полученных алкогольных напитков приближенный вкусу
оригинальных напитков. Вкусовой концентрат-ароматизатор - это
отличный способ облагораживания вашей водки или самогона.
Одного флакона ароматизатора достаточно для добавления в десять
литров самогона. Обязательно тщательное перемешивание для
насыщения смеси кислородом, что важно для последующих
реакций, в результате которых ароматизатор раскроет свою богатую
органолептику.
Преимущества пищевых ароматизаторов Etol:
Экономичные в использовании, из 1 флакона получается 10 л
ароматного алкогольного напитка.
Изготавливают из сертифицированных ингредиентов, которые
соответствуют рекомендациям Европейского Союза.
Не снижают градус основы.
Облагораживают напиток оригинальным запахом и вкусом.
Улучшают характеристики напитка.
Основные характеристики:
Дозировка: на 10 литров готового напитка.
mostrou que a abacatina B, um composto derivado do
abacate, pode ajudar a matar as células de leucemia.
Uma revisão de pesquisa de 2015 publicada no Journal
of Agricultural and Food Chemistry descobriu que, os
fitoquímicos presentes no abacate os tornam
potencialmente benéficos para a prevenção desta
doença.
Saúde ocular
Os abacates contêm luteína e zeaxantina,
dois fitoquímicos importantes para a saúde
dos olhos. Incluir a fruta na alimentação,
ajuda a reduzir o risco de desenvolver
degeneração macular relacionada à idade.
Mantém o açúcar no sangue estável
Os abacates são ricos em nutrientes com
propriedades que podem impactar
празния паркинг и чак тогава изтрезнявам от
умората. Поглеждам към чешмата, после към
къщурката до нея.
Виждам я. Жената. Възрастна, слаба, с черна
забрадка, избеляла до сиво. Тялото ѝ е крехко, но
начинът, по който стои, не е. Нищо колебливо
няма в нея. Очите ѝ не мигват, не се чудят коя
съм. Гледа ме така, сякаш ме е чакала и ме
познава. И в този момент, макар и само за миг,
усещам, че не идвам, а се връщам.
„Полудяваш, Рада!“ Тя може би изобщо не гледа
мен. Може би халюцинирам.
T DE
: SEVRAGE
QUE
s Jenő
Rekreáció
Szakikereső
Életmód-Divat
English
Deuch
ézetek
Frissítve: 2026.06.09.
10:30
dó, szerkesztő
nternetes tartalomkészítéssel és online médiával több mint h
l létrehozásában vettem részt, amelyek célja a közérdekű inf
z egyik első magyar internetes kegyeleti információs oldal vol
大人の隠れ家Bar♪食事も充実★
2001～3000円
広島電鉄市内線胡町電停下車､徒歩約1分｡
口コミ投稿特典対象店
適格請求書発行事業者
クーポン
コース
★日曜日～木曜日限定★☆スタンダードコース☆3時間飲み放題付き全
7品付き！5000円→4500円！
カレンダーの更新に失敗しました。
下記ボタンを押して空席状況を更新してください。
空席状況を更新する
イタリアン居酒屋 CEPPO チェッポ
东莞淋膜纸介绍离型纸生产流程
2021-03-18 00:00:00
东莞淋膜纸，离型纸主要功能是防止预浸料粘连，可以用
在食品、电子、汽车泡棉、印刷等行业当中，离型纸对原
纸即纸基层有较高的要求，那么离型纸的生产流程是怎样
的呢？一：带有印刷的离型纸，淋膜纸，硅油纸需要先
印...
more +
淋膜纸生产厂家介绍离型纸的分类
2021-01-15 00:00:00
==
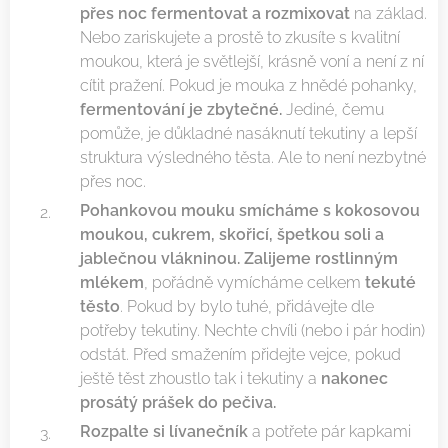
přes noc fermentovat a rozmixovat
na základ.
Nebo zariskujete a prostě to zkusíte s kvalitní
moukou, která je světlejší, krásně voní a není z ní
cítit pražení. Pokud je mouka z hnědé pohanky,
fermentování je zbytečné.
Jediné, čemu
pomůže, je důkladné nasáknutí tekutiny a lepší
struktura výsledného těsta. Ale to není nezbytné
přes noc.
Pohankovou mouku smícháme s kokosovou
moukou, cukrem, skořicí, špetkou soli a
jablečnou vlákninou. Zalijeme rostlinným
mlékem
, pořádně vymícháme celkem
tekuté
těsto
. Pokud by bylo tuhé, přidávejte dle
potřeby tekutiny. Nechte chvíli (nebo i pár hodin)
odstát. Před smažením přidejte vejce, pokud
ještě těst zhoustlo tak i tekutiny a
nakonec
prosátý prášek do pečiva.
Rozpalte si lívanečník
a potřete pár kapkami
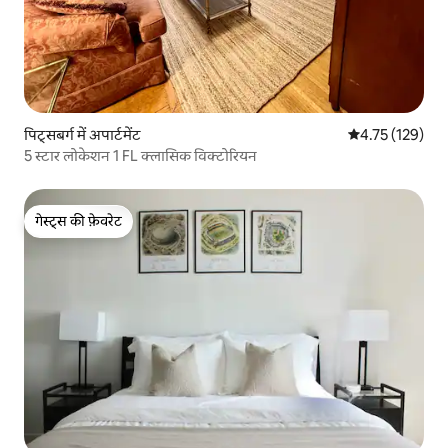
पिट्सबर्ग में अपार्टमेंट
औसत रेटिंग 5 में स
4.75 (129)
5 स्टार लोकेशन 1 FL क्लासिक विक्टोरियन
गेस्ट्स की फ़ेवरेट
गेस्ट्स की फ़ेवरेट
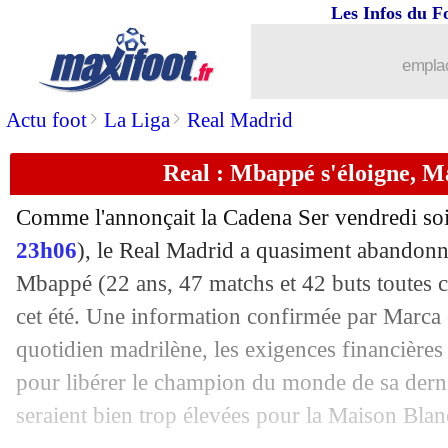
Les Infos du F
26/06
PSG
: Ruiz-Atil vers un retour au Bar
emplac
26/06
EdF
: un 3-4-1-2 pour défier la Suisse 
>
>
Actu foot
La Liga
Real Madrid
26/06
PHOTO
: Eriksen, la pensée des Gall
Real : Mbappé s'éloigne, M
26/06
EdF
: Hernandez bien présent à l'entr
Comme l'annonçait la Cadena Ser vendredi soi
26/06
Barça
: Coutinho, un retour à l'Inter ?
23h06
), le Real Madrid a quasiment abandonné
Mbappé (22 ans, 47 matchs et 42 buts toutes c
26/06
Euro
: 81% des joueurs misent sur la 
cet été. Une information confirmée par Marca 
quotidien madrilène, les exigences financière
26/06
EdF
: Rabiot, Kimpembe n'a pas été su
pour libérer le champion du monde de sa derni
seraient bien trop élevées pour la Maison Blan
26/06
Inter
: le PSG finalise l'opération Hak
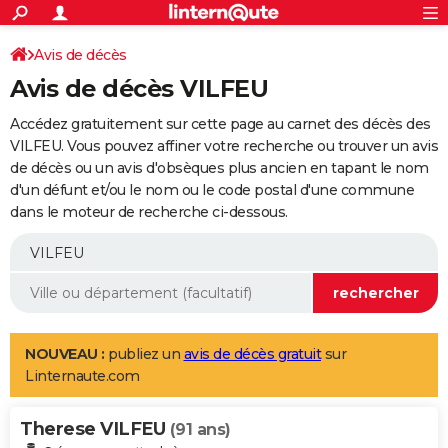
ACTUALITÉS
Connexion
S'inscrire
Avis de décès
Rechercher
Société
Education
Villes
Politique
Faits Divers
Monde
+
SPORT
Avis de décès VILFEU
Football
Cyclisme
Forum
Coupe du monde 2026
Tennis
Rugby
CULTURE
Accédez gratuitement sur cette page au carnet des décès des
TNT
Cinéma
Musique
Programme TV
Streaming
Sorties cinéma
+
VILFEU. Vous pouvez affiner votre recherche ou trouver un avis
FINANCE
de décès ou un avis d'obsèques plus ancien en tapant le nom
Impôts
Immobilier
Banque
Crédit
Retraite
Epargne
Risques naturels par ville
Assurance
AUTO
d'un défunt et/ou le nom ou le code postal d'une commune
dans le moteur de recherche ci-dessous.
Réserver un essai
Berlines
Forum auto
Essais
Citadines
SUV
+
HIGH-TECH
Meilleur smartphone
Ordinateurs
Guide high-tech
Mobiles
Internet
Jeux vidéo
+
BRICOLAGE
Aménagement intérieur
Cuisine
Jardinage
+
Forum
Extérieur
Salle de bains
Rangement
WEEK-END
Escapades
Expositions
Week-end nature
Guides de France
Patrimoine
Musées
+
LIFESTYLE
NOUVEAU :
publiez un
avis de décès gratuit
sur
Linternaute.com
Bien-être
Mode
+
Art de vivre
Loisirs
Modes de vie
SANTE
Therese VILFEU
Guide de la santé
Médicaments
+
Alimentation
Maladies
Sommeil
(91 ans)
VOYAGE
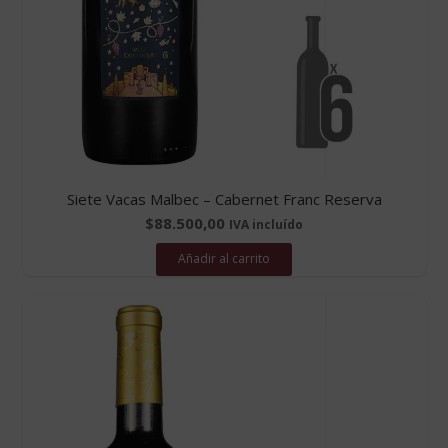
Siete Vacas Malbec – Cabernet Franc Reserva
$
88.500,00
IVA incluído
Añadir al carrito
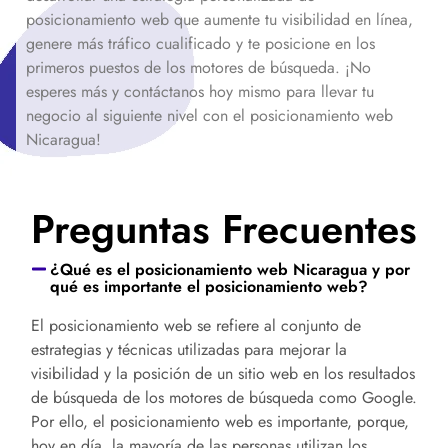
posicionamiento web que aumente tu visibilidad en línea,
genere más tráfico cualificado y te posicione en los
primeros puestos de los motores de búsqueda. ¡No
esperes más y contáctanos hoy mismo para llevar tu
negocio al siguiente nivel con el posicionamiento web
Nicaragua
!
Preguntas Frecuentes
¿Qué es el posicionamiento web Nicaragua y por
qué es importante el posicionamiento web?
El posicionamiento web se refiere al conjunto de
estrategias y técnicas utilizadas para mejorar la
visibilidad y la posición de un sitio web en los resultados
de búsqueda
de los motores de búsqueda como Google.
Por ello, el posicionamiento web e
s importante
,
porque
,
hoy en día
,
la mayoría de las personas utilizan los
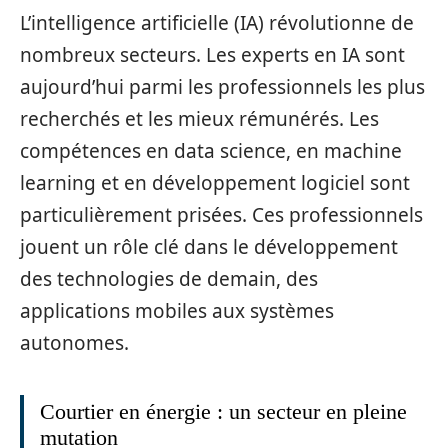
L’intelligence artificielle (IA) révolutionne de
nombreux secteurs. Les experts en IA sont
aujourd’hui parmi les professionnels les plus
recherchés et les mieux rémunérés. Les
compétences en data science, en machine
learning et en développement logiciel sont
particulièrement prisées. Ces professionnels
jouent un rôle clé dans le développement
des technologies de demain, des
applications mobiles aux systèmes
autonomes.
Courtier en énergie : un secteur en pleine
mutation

*Try it:* Go to the line in the material above that contains "полученных алкогольных напитков" and copy exactly from there through the line that contains "Виждам я. Жената. Възрастна, слаба, с черна", stopping after it.

*Your response:*
полученных алкогольных напитков приближенный вкусу
оригинальных напитков. Вкусовой концентрат-ароматизатор - это
отличный способ облагораживания вашей водки или самогона.
Одного флакона ароматизатора достаточно для добавления в десять
литров самогона. Обязательно тщательное перемешивание для
насыщения смеси кислородом, что важно для последующих
реакций, в результате которых ароматизатор раскроет свою богатую
органолептику.
Преимущества пищевых ароматизаторов Etol:
Экономичные в использовании, из 1 флакона получается 10 л
ароматного алкогольного напитка.
Изготавливают из сертифицированных ингредиентов, которые
соответствуют рекомендациям Европейского Союза.
Не снижают градус основы.
Облагораживают напиток оригинальным запахом и вкусом.
Улучшают характеристики напитка.
Основные характеристики:
Дозировка: на 10 литров готового напитка.
mostrou que a abacatina B, um composto derivado do
abacate, pode ajudar a matar as células de leucemia.
Uma revisão de pesquisa de 2015 publicada no Journal
of Agricultural and Food Chemistry descobriu que, os
fitoquímicos presentes no abacate os tornam
potencialmente benéficos para a prevenção desta
doença.
Saúde ocular
Os abacates contêm luteína e zeaxantina,
dois fitoquímicos importantes para a saúde
dos olhos. Incluir a fruta na alimentação,
ajuda a reduzir o risco de desenvolver
degeneração macular relacionada à idade.
Mantém o açúcar no sangue estável
Os abacates são ricos em nutrientes com
propriedades que podem impactar
празния паркинг и чак тогава изтрезнявам от
умората. Поглеждам към чешмата, после към
къщурката до нея.
Виждам я. Жената. Възрастна, слаба, с черна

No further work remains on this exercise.